De plus, il y a une épée de Damoclès au-dessus des têtes des industriels depuis plusieurs années, à savoir l’augmentation de la taxation liée aux émissions de carbone. En effet, aujourd’hui, la taxe est calculée à 45 euros pour la tonne de carbone : en 2030, nous serons aux alentours de 100 euros la tonne… l’ère de l’énergie « bon marché » est terminée, elle va être de plus en plus chère et cela va motiver les industriels à investir pour transformer leurs modèles.

Pensez-vous que cette augmentation va accélérer la transition énergétique ?

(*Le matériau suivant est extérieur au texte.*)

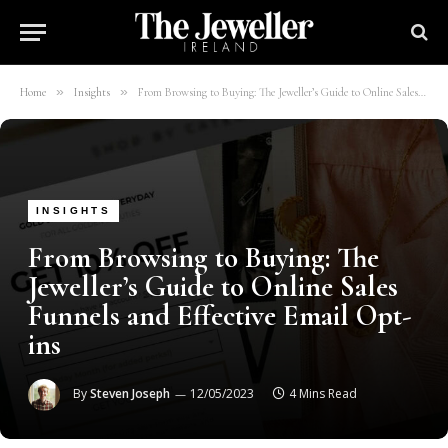
»
»
Home
Insights
From Browsing to Buying: The Jeweller’s Guide to Online Sales Funnels and Effective Email Opt-ins
INSIGHTS
From Browsing to Buying: The
Jeweller’s Guide to Online Sales
Funnels and Effective Email Opt-
ins
By
Steven Joseph
12/05/2023
4 Mins Read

Je travaille sur ces questions d’efficacité énergétique depuis près de vingt ans et le principal frein que nous avions pour la transition énergétique, c’était le prix du mégawattheure. Là où nous avions auparavant une énergie électrique à 75 euros du mégawattheure, c’est aujourd’hui plus près de 110 et 200 euros. Donc oui, la transition énergétique s’accélère au même rythme que les retours sur investissement qui sont divisés par 2, voire par 3.

Pour nous, cette question du prix est un vrai levier, puisqu’il force la prise de conscience et accélère les actions pour réduire les consommations énergétiques. Le deuxième phénomène, c’est que l’État français a beaucoup investi dans le plan France Relance et maintenant France 2030, avec une enveloppe conséquente de 34Mds d’euros pour réindustrialiser la France dont 5,6Mds d’euros ciblés sur la décarbonation des industriels, en particulier pour que les entreprises françaises deviennent résilientes en matière d’approvisionnement et d’utilisation de l’énergie.

Comment travaillez-vous au quotidien ?

Concrètement, dans notre accompagnement, lorsque nous arrivons chez un industriel, nous déployons une méthodologie très précise, en une dizaine d’étapes, où le projet passe à travers une grille d’audit. Nous établissons un bilan carbone initiale, puis imaginons les possibilités de décarbonation à travers différents scénarios. Nous établissons ensuite un nouveau bilan carbone cible avec les investissements, les aides et les frais d’exploitation associés. L’industriel peut alors se positionner sur le rythme de décarbonation qu’il souhaite adopter. Nos propositions vont de la décarbonation progressive à la neutralité carbone à moyen terme.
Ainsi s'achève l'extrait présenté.